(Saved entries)
+===+

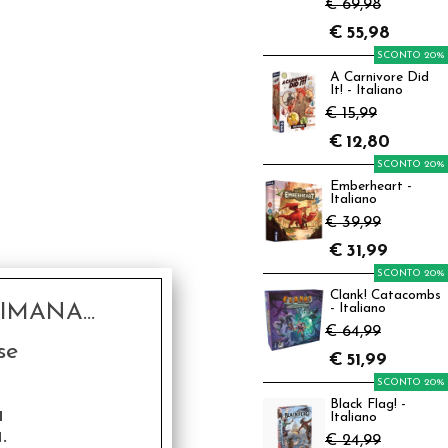
€ 69,98
€
55,98
SCONTO 20%
A Carnivore Did
It! - Italiano
€ 15,99
€
12,80
SCONTO 20%
Emberheart -
Italiano
€ 39,99
€
31,99
SCONTO 20%
Clank! Catacombs
MANA...
- Italiano
€ 64,99
se
€
51,99
SCONTO 20%
Black Flag! -
a
Italiano
.
€ 24,99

+===+

● **What is being asked**: Copy from the entries above each line in which the string "Italiano" can be found.

● **Reply to the task**:
It! - Italiano
Italiano
- Italiano
Italiano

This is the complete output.